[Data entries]
^^^^^^^^^^^^^^^^
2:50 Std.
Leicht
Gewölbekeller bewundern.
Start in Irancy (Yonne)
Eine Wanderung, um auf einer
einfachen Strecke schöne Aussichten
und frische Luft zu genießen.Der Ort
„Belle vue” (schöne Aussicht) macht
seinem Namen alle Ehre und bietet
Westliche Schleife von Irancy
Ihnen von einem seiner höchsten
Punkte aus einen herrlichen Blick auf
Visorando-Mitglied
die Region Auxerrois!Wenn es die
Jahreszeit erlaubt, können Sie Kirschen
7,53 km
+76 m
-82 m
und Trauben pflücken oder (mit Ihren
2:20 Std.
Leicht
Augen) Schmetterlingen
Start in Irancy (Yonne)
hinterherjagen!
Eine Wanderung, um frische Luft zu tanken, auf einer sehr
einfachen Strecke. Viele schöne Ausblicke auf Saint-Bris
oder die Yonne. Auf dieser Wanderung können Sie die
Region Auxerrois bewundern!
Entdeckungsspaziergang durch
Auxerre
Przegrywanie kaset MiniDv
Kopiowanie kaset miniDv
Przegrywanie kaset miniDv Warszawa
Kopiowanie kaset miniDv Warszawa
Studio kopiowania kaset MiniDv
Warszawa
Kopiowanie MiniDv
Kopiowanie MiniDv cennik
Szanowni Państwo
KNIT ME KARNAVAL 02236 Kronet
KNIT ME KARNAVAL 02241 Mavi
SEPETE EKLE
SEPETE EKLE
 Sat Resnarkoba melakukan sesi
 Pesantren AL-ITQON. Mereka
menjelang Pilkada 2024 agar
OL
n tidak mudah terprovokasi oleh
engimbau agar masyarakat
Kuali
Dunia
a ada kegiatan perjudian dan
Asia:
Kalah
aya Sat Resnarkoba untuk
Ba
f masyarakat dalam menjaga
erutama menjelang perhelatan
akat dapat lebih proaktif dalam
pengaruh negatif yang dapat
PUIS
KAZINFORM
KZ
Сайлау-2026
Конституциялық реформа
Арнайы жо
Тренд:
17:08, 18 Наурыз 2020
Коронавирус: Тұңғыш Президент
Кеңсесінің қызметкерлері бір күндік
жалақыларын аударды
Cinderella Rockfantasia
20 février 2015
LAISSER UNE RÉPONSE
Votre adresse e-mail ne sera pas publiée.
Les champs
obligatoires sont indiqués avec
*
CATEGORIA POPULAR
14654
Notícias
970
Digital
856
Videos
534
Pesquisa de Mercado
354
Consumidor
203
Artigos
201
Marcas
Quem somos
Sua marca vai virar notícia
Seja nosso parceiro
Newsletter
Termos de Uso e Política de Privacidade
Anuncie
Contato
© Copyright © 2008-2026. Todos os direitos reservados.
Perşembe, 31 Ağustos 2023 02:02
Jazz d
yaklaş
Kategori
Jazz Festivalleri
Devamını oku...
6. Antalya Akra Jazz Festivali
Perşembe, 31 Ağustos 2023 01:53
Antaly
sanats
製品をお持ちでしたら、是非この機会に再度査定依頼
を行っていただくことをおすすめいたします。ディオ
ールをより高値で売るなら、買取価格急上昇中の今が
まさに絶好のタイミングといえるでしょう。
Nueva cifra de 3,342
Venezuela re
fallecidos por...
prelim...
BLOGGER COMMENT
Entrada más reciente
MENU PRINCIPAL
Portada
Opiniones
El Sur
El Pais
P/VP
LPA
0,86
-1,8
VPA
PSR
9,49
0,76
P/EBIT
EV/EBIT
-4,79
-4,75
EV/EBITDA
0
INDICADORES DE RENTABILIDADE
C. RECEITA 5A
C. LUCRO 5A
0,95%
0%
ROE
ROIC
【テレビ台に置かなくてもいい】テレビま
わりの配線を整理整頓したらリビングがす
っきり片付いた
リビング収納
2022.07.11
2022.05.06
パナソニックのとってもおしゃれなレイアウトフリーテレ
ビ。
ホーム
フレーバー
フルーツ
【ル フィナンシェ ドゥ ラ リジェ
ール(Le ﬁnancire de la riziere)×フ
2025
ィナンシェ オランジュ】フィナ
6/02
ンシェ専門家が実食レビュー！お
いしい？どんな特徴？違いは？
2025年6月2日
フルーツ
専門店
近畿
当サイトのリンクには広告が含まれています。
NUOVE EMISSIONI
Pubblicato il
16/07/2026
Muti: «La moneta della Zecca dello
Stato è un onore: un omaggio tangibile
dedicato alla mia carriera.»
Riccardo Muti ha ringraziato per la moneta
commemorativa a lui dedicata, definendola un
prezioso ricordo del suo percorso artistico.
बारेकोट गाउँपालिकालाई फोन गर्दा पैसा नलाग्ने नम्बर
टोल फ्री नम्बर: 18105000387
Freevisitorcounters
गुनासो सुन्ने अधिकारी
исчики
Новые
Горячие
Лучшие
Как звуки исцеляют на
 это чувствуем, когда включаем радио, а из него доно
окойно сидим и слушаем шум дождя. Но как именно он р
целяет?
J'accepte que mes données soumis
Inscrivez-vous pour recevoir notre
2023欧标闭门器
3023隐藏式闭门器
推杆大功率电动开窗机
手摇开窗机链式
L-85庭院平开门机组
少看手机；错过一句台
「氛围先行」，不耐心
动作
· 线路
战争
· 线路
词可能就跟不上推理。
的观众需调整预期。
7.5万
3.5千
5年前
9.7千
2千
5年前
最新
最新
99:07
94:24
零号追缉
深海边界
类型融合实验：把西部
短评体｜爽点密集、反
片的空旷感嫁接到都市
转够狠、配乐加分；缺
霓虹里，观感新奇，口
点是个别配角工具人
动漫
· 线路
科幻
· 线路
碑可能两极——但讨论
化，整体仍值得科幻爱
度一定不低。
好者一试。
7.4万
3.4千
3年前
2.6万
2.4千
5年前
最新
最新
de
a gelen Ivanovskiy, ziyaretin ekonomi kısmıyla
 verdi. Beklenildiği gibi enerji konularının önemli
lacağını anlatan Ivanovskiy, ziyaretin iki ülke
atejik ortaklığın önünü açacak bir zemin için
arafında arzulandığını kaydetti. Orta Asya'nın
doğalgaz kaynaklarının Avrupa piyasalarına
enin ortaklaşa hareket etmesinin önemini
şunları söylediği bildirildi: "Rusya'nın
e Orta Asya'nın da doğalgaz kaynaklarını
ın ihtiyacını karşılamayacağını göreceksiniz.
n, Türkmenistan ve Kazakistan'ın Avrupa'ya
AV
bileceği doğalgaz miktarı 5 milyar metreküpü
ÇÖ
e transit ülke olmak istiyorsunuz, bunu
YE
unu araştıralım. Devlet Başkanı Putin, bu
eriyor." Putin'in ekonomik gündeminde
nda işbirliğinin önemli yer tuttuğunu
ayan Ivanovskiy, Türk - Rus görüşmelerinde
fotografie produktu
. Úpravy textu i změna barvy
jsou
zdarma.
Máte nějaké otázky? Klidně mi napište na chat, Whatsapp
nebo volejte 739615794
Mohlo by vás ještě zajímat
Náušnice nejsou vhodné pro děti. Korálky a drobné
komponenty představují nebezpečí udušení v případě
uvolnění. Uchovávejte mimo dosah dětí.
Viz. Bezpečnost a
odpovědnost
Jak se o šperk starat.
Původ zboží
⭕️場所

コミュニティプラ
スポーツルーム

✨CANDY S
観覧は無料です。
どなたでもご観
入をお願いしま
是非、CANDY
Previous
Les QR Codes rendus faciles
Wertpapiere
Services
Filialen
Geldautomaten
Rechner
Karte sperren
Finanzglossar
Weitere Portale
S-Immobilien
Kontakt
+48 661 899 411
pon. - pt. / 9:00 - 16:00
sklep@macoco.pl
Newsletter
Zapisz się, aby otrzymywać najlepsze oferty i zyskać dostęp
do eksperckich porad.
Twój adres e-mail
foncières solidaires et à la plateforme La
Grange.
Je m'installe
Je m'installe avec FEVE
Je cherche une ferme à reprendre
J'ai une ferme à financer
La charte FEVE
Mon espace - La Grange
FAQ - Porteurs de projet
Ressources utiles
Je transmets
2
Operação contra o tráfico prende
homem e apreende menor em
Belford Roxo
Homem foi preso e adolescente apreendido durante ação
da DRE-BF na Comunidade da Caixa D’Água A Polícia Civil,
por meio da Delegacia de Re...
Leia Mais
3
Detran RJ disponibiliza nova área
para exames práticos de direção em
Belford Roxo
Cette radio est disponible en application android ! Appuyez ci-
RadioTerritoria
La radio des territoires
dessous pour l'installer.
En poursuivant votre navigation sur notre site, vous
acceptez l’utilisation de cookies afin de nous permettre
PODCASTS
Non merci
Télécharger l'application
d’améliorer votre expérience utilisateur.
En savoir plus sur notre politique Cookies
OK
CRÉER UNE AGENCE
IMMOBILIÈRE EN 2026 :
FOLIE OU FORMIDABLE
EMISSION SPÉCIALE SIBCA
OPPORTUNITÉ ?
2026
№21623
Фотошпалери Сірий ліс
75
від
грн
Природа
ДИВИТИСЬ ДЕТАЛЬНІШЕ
^^^^^^^^^^^^^^^^
### INSTRUCTIONS FOR THE TASK
The lines above starting at the one that contains "n, Türkmenistan ve Kazakistan'ın Avrupa'ya" and ending at the one that contains "Operação contra o tráfico prende" must be transcribed exactly, and no other lines may appear.

### TASK RESULT
n, Türkmenistan ve Kazakistan'ın Avrupa'ya
AV
bileceği doğalgaz miktarı 5 milyar metreküpü
ÇÖ
e transit ülke olmak istiyorsunuz, bunu
YE
unu araştıralım. Devlet Başkanı Putin, bu
eriyor." Putin'in ekonomik gündeminde
nda işbirliğinin önemli yer tuttuğunu
ayan Ivanovskiy, Türk - Rus görüşmelerinde
fotografie produktu
. Úpravy textu i změna barvy
jsou
zdarma.
Máte nějaké otázky? Klidně mi napište na chat, Whatsapp
nebo volejte 739615794
Mohlo by vás ještě zajímat
Náušnice nejsou vhodné pro děti. Korálky a drobné
komponenty představují nebezpečí udušení v případě
uvolnění. Uchovávejte mimo dosah dětí.
Viz. Bezpečnost a
odpovědnost
Jak se o šperk starat.
Původ zboží
⭕️場所

コミュニティプラ
スポーツルーム

✨CANDY S
観覧は無料です。
どなたでもご観
入をお願いしま
是非、CANDY
Previous
Les QR Codes rendus faciles
Wertpapiere
Services
Filialen
Geldautomaten
Rechner
Karte sperren
Finanzglossar
Weitere Portale
S-Immobilien
Kontakt
+48 661 899 411
pon. - pt. / 9:00 - 16:00
sklep@macoco.pl
Newsletter
Zapisz się, aby otrzymywać najlepsze oferty i zyskać dostęp
do eksperckich porad.
Twój adres e-mail
foncières solidaires et à la plateforme La
Grange.
Je m'installe
Je m'installe avec FEVE
Je cherche une ferme à reprendre
J'ai une ferme à financer
La charte FEVE
Mon espace - La Grange
FAQ - Porteurs de projet
Ressources utiles
Je transmets
2
Operação contra o tráfico prende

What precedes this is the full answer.